The drop in CPI represents the first time that inflation has fallen below the BoE’s 2 percent target in three-and-a-half years.
ONS data showed that lower cost air fares and motor fuels contributed to falling inflation for both measures, while price increases for food and non-alcoholic beverages prevented inflation tumbling even further.
Interest rates ‘higher than needed’
Julian Jessop, economics fellow at the Institute of Economic Affairs, said: “Today’s better than expected inflation data adds to the growing evidence that UK interest rates are far higher than they need to be. The cooling in the labour market should also ease fears about services inflation.”
He admitted that the September numbers were “flattered by swings in transport costs”, while the rise in domestic energy bills means that inflation will “jump above the 2 percent target again in October”.
“Nonetheless, inflation is set to be lower than the BoE had been forecasting,” he said. “The gradual pass through of previous interest rate rises and the rapid slowdown in the growth of the money supply mean that the risks will remain on the downside.
“The BoE should therefore reduce rates by at least a quarter point at the November Monetary Policy Committee (MPC) meeting.
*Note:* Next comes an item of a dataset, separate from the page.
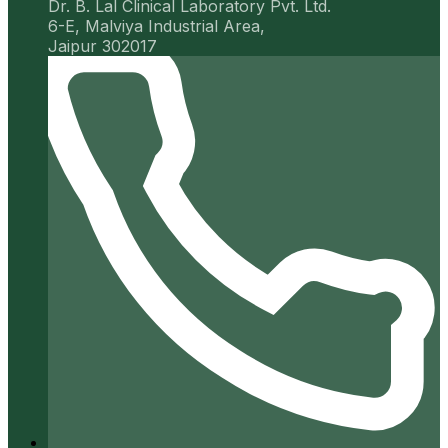
Dr. B. Lal Clinical Laboratory Pvt. Ltd.
6-E, Malviya Industrial Area,
Jaipur 302017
Indeed, a large package of tax rises in the October Budget could tip the balance towards a half point cut.”
Household cheer
CBI principal economist Martin Sartorius said that inflation below the BoE’s target “will come as good news to households”.
He said that while headline inflation is still set to tick up in the latter part of this year, this latest data will reassure members of the MPC that price pressures are easing.
“Below-target inflation in September makes it increasingly likely that the MPC will choose to cut rates in November. However, some members of the MPC will remain wary of the upside risk that sticky services inflation poses to the outlook. Therefore, we still expect to see a gradual path for interest rate cuts in the near term.”
Revised earnings
David Brooks, head of policy at consultancy Broadstone, said the fall in inflation means that the revised earnings growth figure of 4.1 percent, released by ONS yesterday, is likely to trigger around a £473 a year inflation-busting boost to the state pension from April 2025.
“Given the loss of winter fuel payments for those not claiming in pension credit, this will be a welcome financial boost for many pensioners,” he said. “It must be noted that not everyone will benefit from the full £473 a year rise, as that will only be the increase for those claiming the full amount of new state pension.”
DB income boost
Brooks said that many people with defined benefit (DB) pensions will also see their annual income uprated in line with inflation, which will deliver another boost to their regular income.
“The slowdown in inflation compared to the past couple of years is also positive for those whose DB pensions are not index-linked but are instead fixed or capped, typically at 2.5 percent or 5 percent, and is likely to take some of the heat out of vociferous calls for discretionary increases that we have seen over the past couple of years.”
The latest ONS figures were deemed further evidence that inflation continues to move away from a prolonged period of high inflation, according to British Chambers of Commerce head of research David Bharier.
“Coupled with an easing to average earnings growth, businesses will be looking forward to a clearer path for further interest rate cuts,” he said.
Business concerns ease
Bharier continued: “Our research has shown that a steadily declining number of businesses are concerned about inflation. In our recent Quarterly Economic Survey, 46 percent of businesses cited inflation as concern, down from the all-time high of 84 percent seen in 2022. Taxation has instead emerged as the top issue of concern.
“However, major uncertainties remain. With escalations in the Middle East conflict, oil and energy prices are likely to be impacted. Our latest forecast expects inflation to tick higher towards the end of the year at 2.6 percent. Core inflation also remains quite stubborn and owner occupiers’ housing costs continue to rise.
“This month’s budget is a critical juncture. Businesses will need to see action on implementing an effective industrial strategy, solving the investment puzzle and supporting global trade, particularly with the EU.”